PD is also known as a type of paralysis. Based on the clinical manifestations and the population at high risk of PD, traditional Chinese medicine believes that PD belongs to the “tremor syndrome, spasm syndrome” category. The lesion site is in the brain; kidney and spleen deficiencies, the blockage of phlegm congestion and blood stasis of brain collaterals are standard pathological properties (Xie et al., 2011; Wang et al., 2012, 2015; Chen et al., 2016). Based on the above-mentioned pathogenesis, this study selected acupoints ST36, CV4 and GV16. ST36 is the “He-sea” point and the “Lower He-sea” point of the Stomach Channel of Foot-Yangmin; it can regulate the spleen and stomach, nurse the root of after-birth and is the source of qi and blood.

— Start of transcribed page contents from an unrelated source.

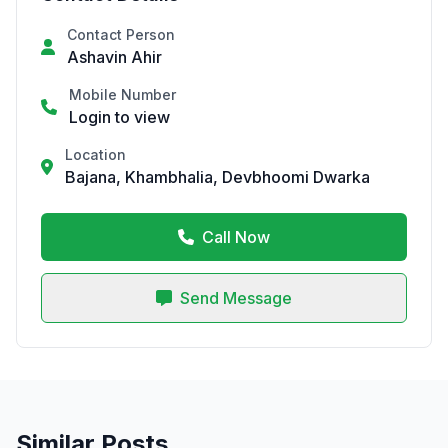
Contact Person
Ashavin Ahir
Mobile Number
Login to view
Location
Bajana, Khambhalia, Devbhoomi Dwarka
Call Now
Send Message
Similar Posts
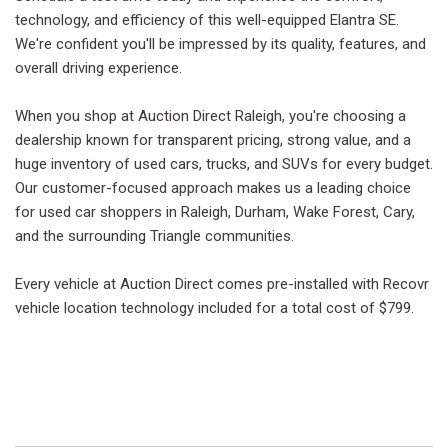
technology, and efficiency of this well-equipped Elantra SE.
We're confident you'll be impressed by its quality, features, and
overall driving experience.
When you shop at Auction Direct Raleigh, you're choosing a
dealership known for transparent pricing, strong value, and a
huge inventory of used cars, trucks, and SUVs for every budget.
Our customer-focused approach makes us a leading choice
for used car shoppers in Raleigh, Durham, Wake Forest, Cary,
and the surrounding Triangle communities.
Every vehicle at Auction Direct comes pre-installed with Recovr
vehicle location technology included for a total cost of $799.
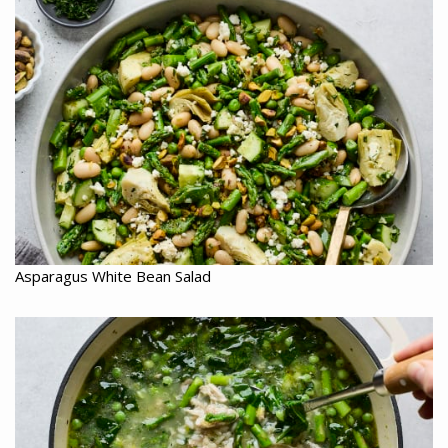
Asparagus White Bean Salad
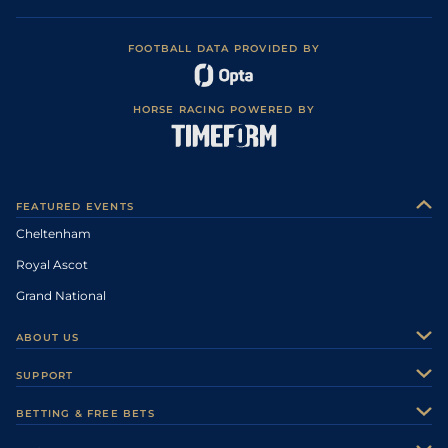
FOOTBALL DATA PROVIDED BY
HORSE RACING POWERED BY
FEATURED EVENTS
Cheltenham
Royal Ascot
Grand National
ABOUT US
About Us
SUPPORT
Authors
Contact Us
BETTING & FREE BETS
Careers
Feedback
Racecards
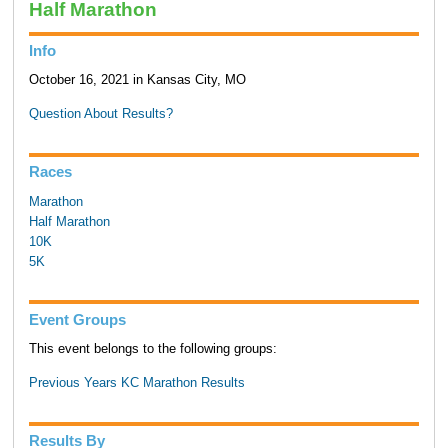
Half Marathon
Info
October 16, 2021 in Kansas City, MO
Question About Results?
Races
Marathon
Half Marathon
10K
5K
Event Groups
This event belongs to the following groups:
Previous Years KC Marathon Results
Results By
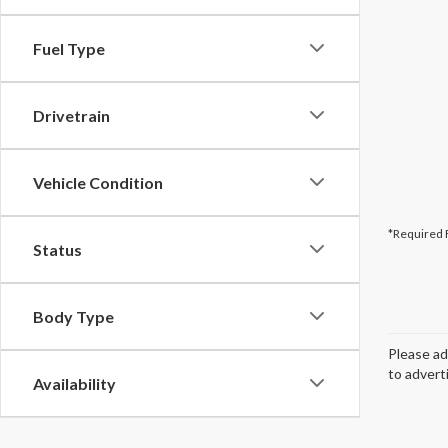
Fuel Type
Drivetrain
Vehicle Condition
*Required 
Status
Body Type
Please ad
to advert
Availability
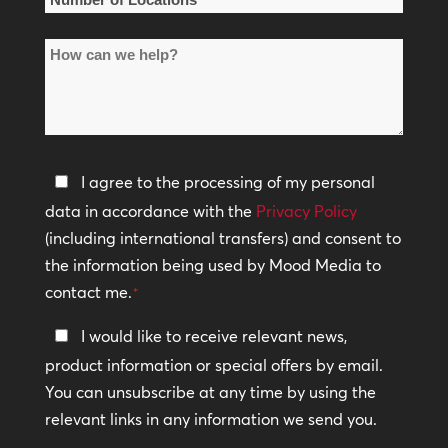
of
How
Locations
can
*
we
help?
Privacy
I agree to the processing of my personal
Policy
data in accordance with the
Privacy Policy
(including international transfers) and consent to
*
the information being used by Mood Media to
contact me.
*
Keep
I would like to receive relevant news,
In
product information or special offers by email.
Touch
You can unsubscribe at any time by using the
relevant links in any information we send you.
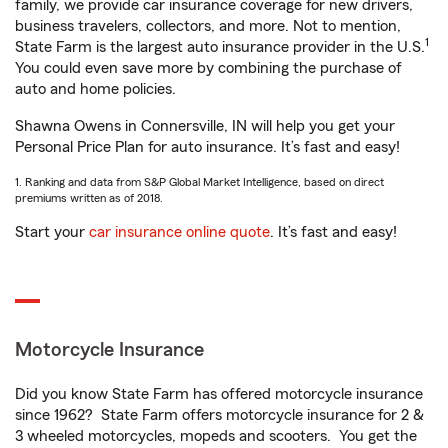
family, we provide car insurance coverage for new drivers,
business travelers, collectors, and more. Not to mention,
1
State Farm is the largest auto insurance provider in the U.S.
You could even save more by combining the purchase of
auto and home policies.
Shawna Owens in Connersville, IN will help you get your
Personal Price Plan for auto insurance. It’s fast and easy!
1. Ranking and data from S&P Global Market Intelligence, based on direct
premiums written as of 2018.
Start your
car insurance online quote
. It’s fast and easy!
Motorcycle Insurance
Did you know State Farm has offered motorcycle insurance
since 1962? State Farm offers motorcycle insurance for 2 &
3 wheeled motorcycles, mopeds and scooters. You get the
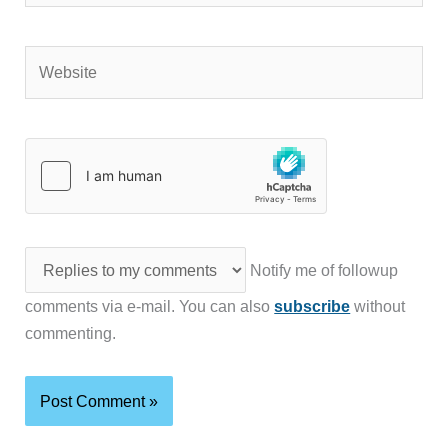
Website
Notify me of followup
comments via e-mail. You can also
subscribe
without
commenting.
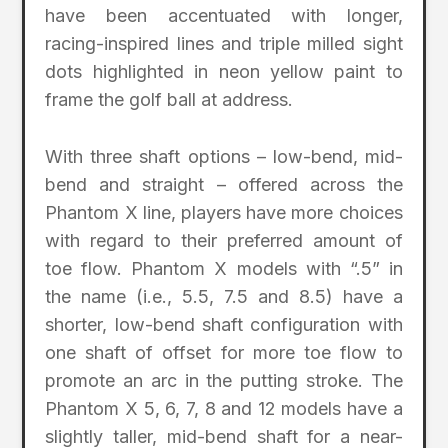
have been accentuated with longer,
racing-inspired lines and triple milled sight
dots highlighted in neon yellow paint to
frame the golf ball at address.
With three shaft options – low-bend, mid-
bend and straight – offered across the
Phantom X line, players have more choices
with regard to their preferred amount of
toe flow. Phantom X models with “.5” in
the name (i.e., 5.5, 7.5 and 8.5) have a
shorter, low-bend shaft configuration with
one shaft of offset for more toe flow to
promote an arc in the putting stroke. The
Phantom X 5, 6, 7, 8 and 12 models have a
slightly taller, mid-bend shaft for a near-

CV4 is the Conception Vessel point and the meeting point of the Spleen Channel of Foot-Taiyin, the Kidney Channel of Foot-Shaoyin, the Liver Channel of Foot-Jueyin and Conception Vessel; it can nourish the qi essence to help the congenital foundation. A key point was added to treat endogenous wind—GV16, which is the Governing Vessel point, and the three points work together to tone the kidney and spleen, regulate the collaterals of the brain, extinguish wind and stop tremors. Previous studies found that electroacupuncture at the four acupoints GV16, CV4, ST36, and Taichong (LR3) after PD model establishment increased the number of dopaminergic neurons, inhibited the number of activated microglia in substantia nigra and the levels of TNF-α and IL-1β in PD rats, which reduced the toxicity to neurons, regulated immune function, improved Bcl-2 mRNA expression and decrease the rate of apoptosis in the SNpc of PD rats (Wang et al., 2005; Gan, 2007).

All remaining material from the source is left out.